◆ Information shown ◆
═══

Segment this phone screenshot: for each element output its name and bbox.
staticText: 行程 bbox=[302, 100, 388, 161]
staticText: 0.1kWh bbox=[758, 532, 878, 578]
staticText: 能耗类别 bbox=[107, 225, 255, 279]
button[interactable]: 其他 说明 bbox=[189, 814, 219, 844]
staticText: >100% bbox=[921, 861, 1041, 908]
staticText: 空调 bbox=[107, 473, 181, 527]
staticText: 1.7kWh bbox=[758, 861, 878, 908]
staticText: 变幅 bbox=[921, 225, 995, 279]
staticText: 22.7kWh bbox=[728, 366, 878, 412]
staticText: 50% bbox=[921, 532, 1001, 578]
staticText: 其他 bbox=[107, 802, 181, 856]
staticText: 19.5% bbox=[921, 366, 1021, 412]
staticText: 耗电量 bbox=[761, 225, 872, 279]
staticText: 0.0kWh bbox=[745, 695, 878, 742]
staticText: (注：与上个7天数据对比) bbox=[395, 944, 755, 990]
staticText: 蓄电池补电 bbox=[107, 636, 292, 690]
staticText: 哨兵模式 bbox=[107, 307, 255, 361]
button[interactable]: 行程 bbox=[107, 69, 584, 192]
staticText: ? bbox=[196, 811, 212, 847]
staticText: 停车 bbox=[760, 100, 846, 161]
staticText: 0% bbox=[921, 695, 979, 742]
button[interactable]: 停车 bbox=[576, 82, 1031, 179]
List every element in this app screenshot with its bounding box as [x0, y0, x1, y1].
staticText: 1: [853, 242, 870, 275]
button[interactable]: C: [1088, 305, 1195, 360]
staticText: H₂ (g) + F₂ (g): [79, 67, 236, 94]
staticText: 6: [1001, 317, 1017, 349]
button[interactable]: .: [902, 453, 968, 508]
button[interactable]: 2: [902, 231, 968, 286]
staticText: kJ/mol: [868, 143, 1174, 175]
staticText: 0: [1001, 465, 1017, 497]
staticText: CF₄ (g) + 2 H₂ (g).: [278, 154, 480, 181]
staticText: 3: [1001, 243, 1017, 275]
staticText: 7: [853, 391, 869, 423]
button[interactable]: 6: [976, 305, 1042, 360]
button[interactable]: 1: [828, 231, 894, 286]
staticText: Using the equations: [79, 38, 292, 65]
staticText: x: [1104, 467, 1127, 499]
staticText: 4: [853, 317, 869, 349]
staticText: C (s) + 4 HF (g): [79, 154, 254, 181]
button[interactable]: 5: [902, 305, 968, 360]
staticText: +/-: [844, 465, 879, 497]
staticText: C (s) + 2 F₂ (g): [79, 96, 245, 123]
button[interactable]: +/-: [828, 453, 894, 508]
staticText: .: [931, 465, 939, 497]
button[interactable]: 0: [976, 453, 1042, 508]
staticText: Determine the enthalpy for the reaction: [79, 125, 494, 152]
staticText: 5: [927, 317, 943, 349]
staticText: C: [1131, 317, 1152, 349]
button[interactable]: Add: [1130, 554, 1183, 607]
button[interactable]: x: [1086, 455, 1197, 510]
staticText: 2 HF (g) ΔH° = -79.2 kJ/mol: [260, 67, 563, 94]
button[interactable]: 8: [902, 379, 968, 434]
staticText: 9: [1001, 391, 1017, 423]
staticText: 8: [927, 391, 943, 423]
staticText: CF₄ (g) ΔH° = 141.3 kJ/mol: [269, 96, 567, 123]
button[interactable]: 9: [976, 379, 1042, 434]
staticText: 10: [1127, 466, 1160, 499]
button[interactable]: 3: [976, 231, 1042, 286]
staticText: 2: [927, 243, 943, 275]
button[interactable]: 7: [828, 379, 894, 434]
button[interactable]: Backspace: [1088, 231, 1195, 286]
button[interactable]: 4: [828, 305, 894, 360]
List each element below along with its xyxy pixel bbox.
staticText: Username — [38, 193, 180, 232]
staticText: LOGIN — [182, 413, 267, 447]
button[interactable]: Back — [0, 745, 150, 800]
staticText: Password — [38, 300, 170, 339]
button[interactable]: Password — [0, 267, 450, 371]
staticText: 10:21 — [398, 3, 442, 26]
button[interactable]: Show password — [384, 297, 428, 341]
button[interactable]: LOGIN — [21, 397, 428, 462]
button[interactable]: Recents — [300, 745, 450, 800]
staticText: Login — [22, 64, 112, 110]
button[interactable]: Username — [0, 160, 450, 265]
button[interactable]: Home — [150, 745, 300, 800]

═══

◆ Action item ◆
Search the material for "with" and copy each matching line.

◆ Exercise solution ◆
List every element in this app screenshot with its bounding box as [x0, y0, x1, y1].
List each element below along with its xyxy pixel bbox.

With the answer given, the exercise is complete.